**EXERCISE GOAL**
Repeat all the lines below exactly, but omit the pictures.

**SUPPLIED MATERIAL**

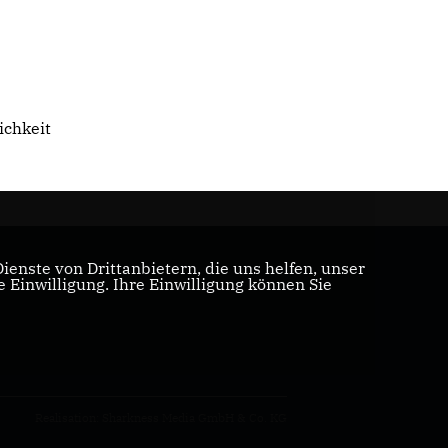
ichkeit
enste von Drittanbietern, die uns helfen, unser
Einwilligung. Ihre Einwilligung können Sie
Realisation: Sharkness Media GmbH & Co. KG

**TASK ANSWER**
ichkeit
enste von Drittanbietern, die uns helfen, unser
Einwilligung. Ihre Einwilligung können Sie
Realisation: Sharkness Media GmbH & Co. KG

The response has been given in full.